Yesterday the hearing concluded and the judge ruled from the bench, denying the motion. More importantly, the judge specifically rejected Tobinick’s commercial speech claim (among other things).
This is all very good news. However, the case will still go forward (unless Tobinick comes to his senses). It will likely take many more months for the case to play itself out.
Unfortunately, even though it seems that Tobinick’s case has no merit, the overall cost of defending my right to express my opinion on the pages of SBM has already been substantial and will continue to grow.
This experience has certainly been an eye-opener. One reaction, however, is that my attorney, the SGU, and myself, are beginning a serious effort for libel reform. What we need is to get effective anti-SLAPP legislation passed is as many states as possible. I have already received a score of e-mails from readers and listeners willing to help with this effort, and we will be discussing it further at NECSS in a week and a half.
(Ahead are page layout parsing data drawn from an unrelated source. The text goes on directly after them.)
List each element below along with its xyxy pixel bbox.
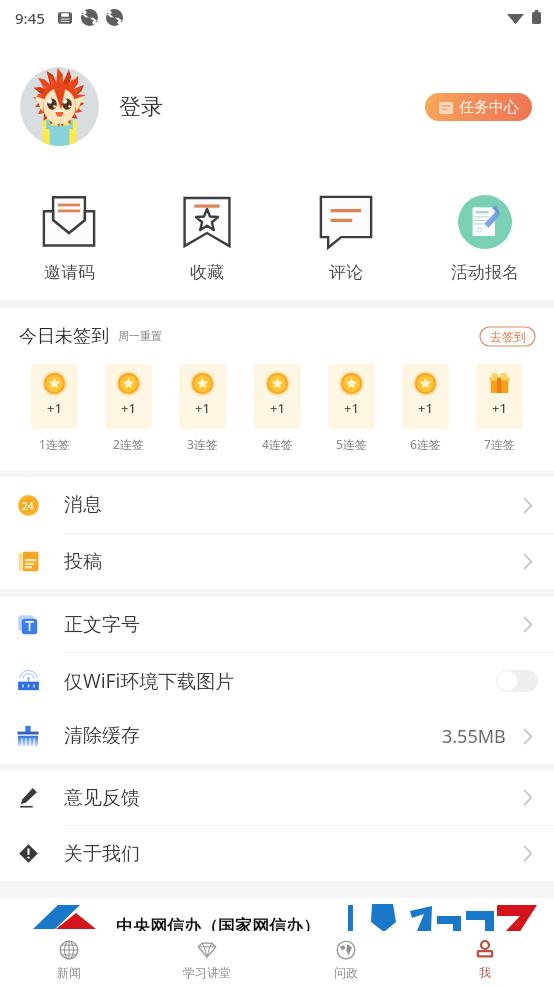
- button[interactable]: 24: [0, 477, 554, 533]
- button[interactable]: +1: [328, 364, 375, 452]
- button[interactable]: 去签到: [480, 327, 535, 346]
- staticText: 2连签: [113, 436, 144, 452]
- button[interactable]: 问政: [276, 931, 415, 986]
- staticText: 3连签: [187, 436, 218, 452]
- staticText: 清除缓存: [64, 724, 140, 748]
- staticText: 意见反馈: [64, 786, 140, 810]
- button[interactable]: 投稿: [0, 534, 554, 589]
- staticText: 中央网信办（国家网信办）: [116, 916, 320, 931]
- staticText: 正文字号: [64, 613, 140, 637]
- staticText: 学习讲堂: [183, 965, 231, 980]
- button[interactable]: 登录: [119, 93, 163, 121]
- staticText: 3.55MB: [442, 724, 506, 749]
- button[interactable]: +1: [105, 364, 152, 452]
- staticText: +1: [270, 399, 285, 417]
- button[interactable]: 活动报名: [415, 178, 554, 300]
- staticText: 任务中心: [459, 98, 519, 117]
- staticText: 活动报名: [451, 262, 519, 283]
- staticText: +1: [344, 399, 359, 417]
- button[interactable]: 我: [415, 931, 554, 986]
- staticText: 9:45: [15, 8, 45, 28]
- staticText: 周一重置: [118, 329, 162, 343]
- staticText: +1: [195, 399, 210, 417]
- button[interactable]: 邀请码: [0, 178, 138, 300]
- staticText: 评论: [329, 262, 363, 283]
- staticText: 投稿: [64, 550, 102, 574]
- staticText: 5连签: [336, 436, 367, 452]
- staticText: +1: [47, 399, 62, 417]
- button[interactable]: 新闻: [0, 931, 138, 986]
- button[interactable]: 任务中心: [425, 93, 532, 121]
- button[interactable]: 清除缓存: [0, 708, 554, 764]
- button[interactable]: +1: [31, 364, 78, 452]
- staticText: 今日未签到: [19, 325, 109, 348]
- button[interactable]: 收藏: [138, 178, 276, 300]
- staticText: 24: [22, 499, 34, 513]
- button[interactable]: 学习讲堂: [138, 931, 276, 986]
- staticText: 6连签: [410, 436, 441, 452]
- button[interactable]: 正文字号: [0, 597, 554, 652]
- button[interactable]: 评论: [276, 178, 415, 300]
- staticText: 去签到: [490, 329, 526, 344]
- button[interactable]: +1: [254, 364, 301, 452]
- button[interactable]: 关于我们: [0, 826, 554, 881]
- staticText: 问政: [334, 965, 358, 980]
- staticText: 消息: [64, 493, 102, 517]
- button[interactable]: 意见反馈: [0, 770, 554, 825]
- staticText: 新闻: [57, 965, 81, 980]
- button[interactable]: +1: [179, 364, 226, 452]
- button[interactable]: +1: [476, 364, 523, 452]
- button[interactable]: 仅WiFi环境下载图片: [0, 653, 554, 708]
- staticText: 收藏: [190, 262, 224, 283]
- staticText: 邀请码: [44, 262, 95, 283]
- staticText: +1: [492, 399, 507, 417]
- staticText: 1连签: [39, 436, 70, 452]
- staticText: +1: [121, 399, 136, 417]
- button[interactable]: Avatar: [20, 67, 99, 146]
- staticText: 仅WiFi环境下载图片: [64, 668, 235, 694]
- button[interactable]: 中央网信办（国家网信办）: [0, 898, 554, 931]
- staticText: 7连签: [484, 436, 515, 452]
- staticText: 我: [479, 965, 491, 980]
- button[interactable]: +1: [402, 364, 449, 452]
- staticText: 4连签: [262, 436, 293, 452]
- staticText: 关于我们: [64, 842, 140, 866]
- staticText: +1: [418, 399, 433, 417]
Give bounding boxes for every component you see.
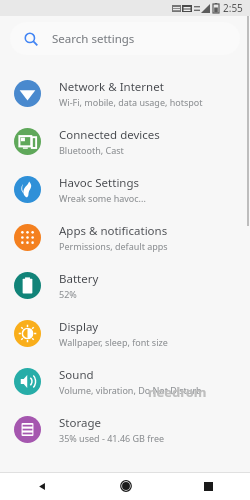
- button[interactable]: Search settings: [10, 22, 240, 55]
- staticText: Storage: [59, 415, 101, 431]
- button[interactable]: Recents: [167, 472, 250, 500]
- staticText: Battery: [59, 271, 99, 287]
- staticText: Display: [59, 319, 99, 335]
- staticText: Havoc Settings: [59, 175, 140, 191]
- staticText: Network & Internet: [59, 79, 164, 95]
- button[interactable]: Back: [0, 472, 84, 500]
- staticText: Wi-Fi, mobile, data usage, hotspot: [59, 96, 203, 108]
- button[interactable]: Havoc Settings: [0, 165, 250, 213]
- staticText: Wallpaper, sleep, font size: [59, 336, 168, 348]
- button[interactable]: Network & Internet: [0, 69, 250, 117]
- staticText: 35% used - 41.46 GB free: [59, 432, 165, 444]
- staticText: 52%: [59, 288, 77, 300]
- button[interactable]: Home: [84, 472, 167, 500]
- staticText: Sound: [59, 367, 94, 383]
- staticText: 2:55: [223, 1, 243, 15]
- staticText: Wreak some havoc...: [59, 192, 146, 204]
- button[interactable]: Battery: [0, 261, 250, 309]
- staticText: needrom: [148, 383, 207, 401]
- staticText: Bluetooth, Cast: [59, 144, 124, 156]
- button[interactable]: Display: [0, 309, 250, 357]
- staticText: Apps & notifications: [59, 223, 168, 239]
- staticText: Volume, vibration, Do Not Disturb: [59, 384, 202, 396]
- staticText: Permissions, default apps: [59, 240, 168, 252]
- button[interactable]: Apps & notifications: [0, 213, 250, 261]
- staticText: Connected devices: [59, 127, 160, 143]
- button[interactable]: Connected devices: [0, 117, 250, 165]
- staticText: Search settings: [52, 31, 135, 47]
- button[interactable]: Storage: [0, 405, 250, 453]
- button[interactable]: Sound: [0, 357, 250, 405]
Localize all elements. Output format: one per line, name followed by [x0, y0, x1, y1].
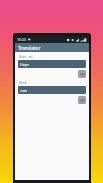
- button[interactable]: Hindi: [18, 81, 86, 86]
- button[interactable]: Hope: [18, 60, 86, 68]
- button[interactable]: Auto - en: [18, 55, 86, 60]
- staticText: Auto - en: [19, 55, 33, 59]
- staticText: Hope: [20, 62, 30, 67]
- staticText: 10:24: [17, 37, 26, 42]
- button[interactable]: Speak: [78, 96, 86, 104]
- staticText: Translator: [18, 45, 41, 51]
- button[interactable]: आशा: [18, 86, 86, 94]
- button[interactable]: Speak: [78, 70, 86, 78]
- staticText: Hindi: [19, 81, 27, 85]
- staticText: आशा: [20, 88, 28, 93]
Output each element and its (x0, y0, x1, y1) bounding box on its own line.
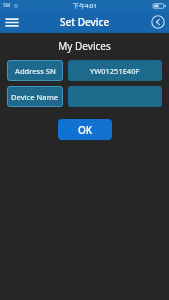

We have model anti-SLAPP legislation and can send it to anyone who wishes to help by contacting their state legislature and looking for someone to sponsor the bill. E-mail me if you want more details.
Another Tobinick update
Another interesting update is that I recently learned that Tobinick is the target of another claim by the state of California Medical Board. In November 2014 they filed a complaint against him for false and/or misleading advertising, deceptive advertising, unprofessional conduct, and gross negligence. Here is one key part of the claim:
…he has disseminated or caused to be disseminated false and/or misleading statements and/or claims for the purposes of or that are likely to induce, directly or indirectly, the rendering of professional services with connection with his professional practice, which contained misrepresentation of facts, were likely to mislead or deceive, created false or unjustified expectations, and/or make scientific claims that cannot be substantiated by reliable, peer reviewed, published scientific studies.
These are devastating accusations, and echo my criticisms of Tobinick. Tobinick was subject to a very similar complaint that was settled in 2006.
I will continue to give updates when anything significant happens, but it may be half a year or more before there is anything to report.
Meanwhile, let’s fight together for libel reform and protect the freedom of speech on which our entire movement depends.